AIM OF THE TASK
Begin at the line containing "Уголок неравнополочный" in the data below and go on through the line containing "Уголок 200x125x16, длин", repeating each line exactly; include both ends and no other line.

DATA EXCERPTS
....................

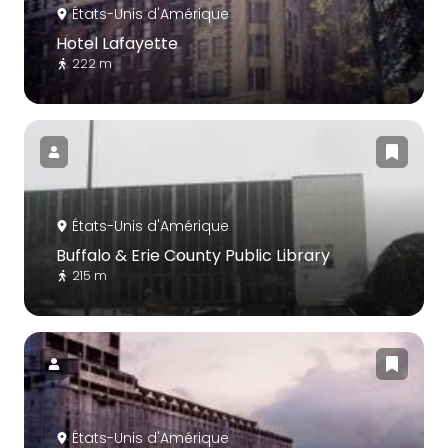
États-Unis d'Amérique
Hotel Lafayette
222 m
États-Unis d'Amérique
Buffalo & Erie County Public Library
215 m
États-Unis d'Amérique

....................

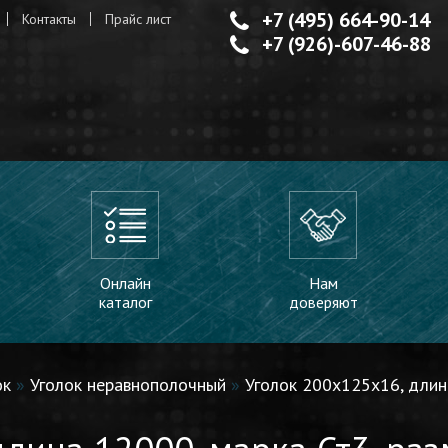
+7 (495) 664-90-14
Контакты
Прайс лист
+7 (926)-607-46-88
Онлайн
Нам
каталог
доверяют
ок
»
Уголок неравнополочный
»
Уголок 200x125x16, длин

....................

EXERCISE RESULT
Уголок неравнополочный
»
Уголок 200x125x16, длин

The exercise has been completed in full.